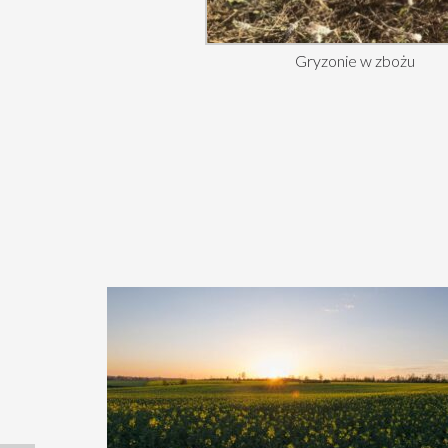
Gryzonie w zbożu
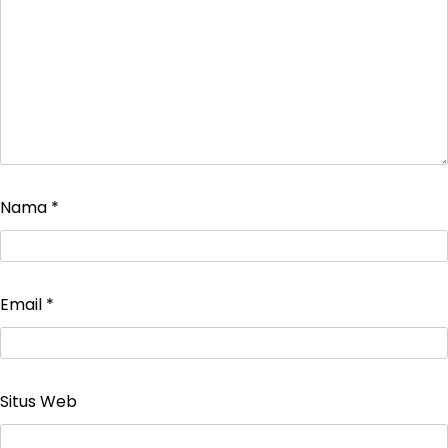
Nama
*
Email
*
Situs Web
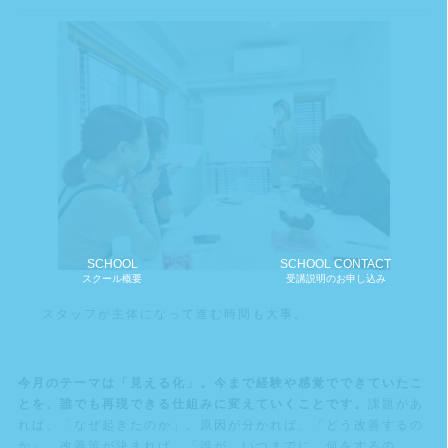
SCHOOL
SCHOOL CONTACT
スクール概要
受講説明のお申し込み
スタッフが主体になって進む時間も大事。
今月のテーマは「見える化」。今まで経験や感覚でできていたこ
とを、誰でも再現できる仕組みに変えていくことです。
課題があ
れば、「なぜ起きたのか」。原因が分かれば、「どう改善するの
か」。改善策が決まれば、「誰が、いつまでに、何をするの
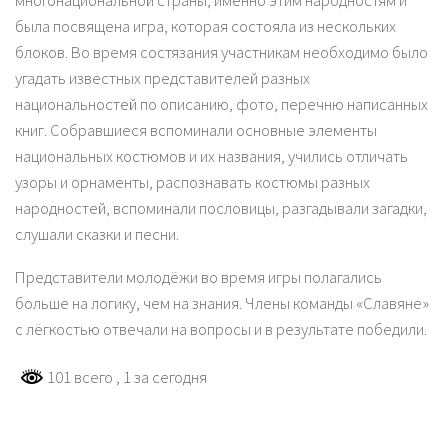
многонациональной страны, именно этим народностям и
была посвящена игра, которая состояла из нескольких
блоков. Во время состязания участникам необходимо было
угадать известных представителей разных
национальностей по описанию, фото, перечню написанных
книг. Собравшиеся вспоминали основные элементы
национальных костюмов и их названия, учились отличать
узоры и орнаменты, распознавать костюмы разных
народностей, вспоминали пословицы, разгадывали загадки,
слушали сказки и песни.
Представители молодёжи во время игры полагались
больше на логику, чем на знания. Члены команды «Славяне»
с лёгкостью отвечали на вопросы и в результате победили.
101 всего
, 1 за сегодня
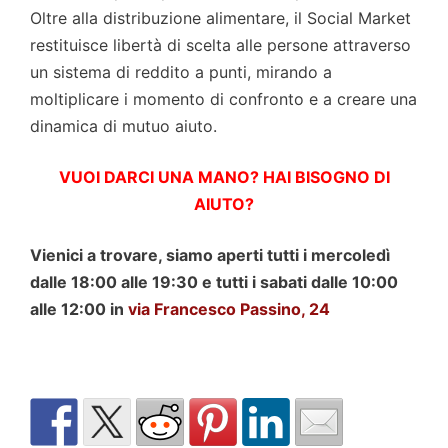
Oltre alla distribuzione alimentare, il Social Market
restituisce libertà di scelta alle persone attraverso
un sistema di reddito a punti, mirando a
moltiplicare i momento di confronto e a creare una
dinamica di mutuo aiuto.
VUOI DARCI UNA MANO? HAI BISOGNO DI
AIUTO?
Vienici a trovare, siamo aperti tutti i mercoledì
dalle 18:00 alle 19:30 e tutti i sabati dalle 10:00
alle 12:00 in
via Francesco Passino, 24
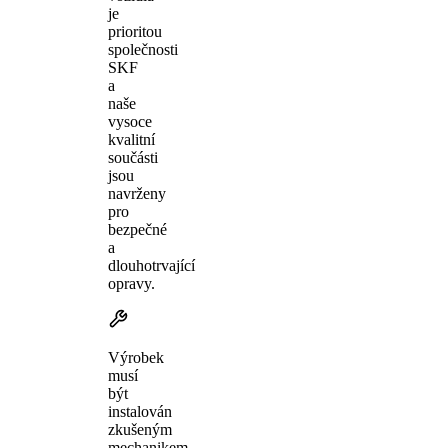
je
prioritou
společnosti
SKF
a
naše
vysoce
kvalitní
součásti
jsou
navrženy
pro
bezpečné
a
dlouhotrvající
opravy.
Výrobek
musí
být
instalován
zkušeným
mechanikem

=======

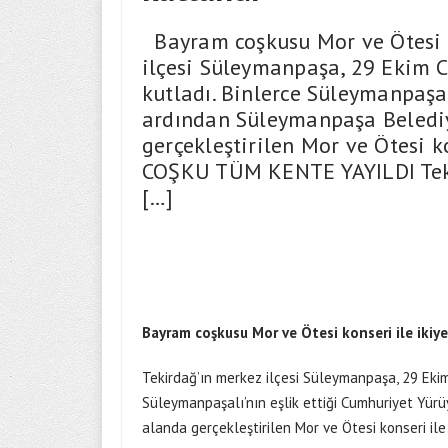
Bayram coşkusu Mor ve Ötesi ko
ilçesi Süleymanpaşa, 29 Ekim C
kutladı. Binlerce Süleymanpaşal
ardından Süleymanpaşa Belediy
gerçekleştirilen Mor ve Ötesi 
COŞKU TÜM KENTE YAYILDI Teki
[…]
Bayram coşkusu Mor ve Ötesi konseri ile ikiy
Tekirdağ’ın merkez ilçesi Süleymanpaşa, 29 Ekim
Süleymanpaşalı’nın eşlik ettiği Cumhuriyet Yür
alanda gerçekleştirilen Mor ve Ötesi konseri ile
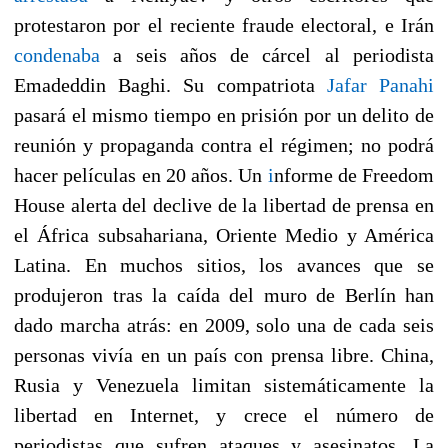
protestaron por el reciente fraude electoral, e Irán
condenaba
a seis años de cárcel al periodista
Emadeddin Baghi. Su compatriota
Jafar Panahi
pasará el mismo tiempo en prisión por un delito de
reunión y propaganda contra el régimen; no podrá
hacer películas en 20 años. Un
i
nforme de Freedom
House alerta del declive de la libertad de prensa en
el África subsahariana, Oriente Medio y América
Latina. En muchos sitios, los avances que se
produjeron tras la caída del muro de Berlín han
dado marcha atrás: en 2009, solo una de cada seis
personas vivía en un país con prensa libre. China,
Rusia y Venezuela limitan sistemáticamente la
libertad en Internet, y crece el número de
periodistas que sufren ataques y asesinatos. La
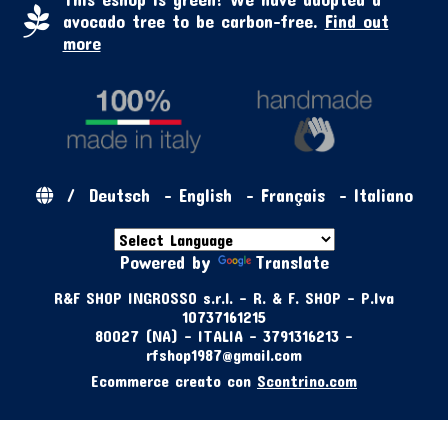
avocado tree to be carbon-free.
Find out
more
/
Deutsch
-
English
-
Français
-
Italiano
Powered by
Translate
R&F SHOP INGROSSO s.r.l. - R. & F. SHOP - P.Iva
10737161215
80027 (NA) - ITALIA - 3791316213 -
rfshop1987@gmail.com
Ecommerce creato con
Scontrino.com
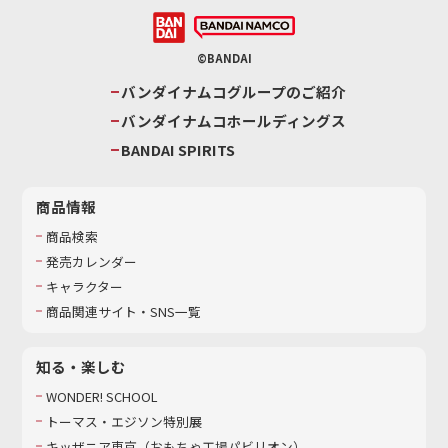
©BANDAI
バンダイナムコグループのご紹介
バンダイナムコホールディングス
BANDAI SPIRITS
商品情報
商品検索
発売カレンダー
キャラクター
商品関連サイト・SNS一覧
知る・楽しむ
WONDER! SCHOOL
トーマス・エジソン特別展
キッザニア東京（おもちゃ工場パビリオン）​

=======

What you should do: Copy the lines above exactly, starting with the line that contains "Gryzonie w zbożu" and ending with the line that contains "блоков. Во время", and leave out any pictures.

Exercise solution:
Gryzonie w zbożu
Nama
*
Email
*
Situs Web
SCHOOL
SCHOOL CONTACT
スクール概要
受講説明のお申し込み
スタッフが主体になって進む時間も大事。
今月のテーマは「見える化」。今まで経験や感覚でできていたこ
とを、誰でも再現できる仕組みに変えていくことです。
課題があ
れば、「なぜ起きたのか」。原因が分かれば、「どう改善するの
か」。改善策が決まれば、「誰が、いつまでに、何をするの
многонациональной страны, именно этим народностям и
была посвящена игра, которая состояла из нескольких
блоков. Во время состязания участникам необходимо было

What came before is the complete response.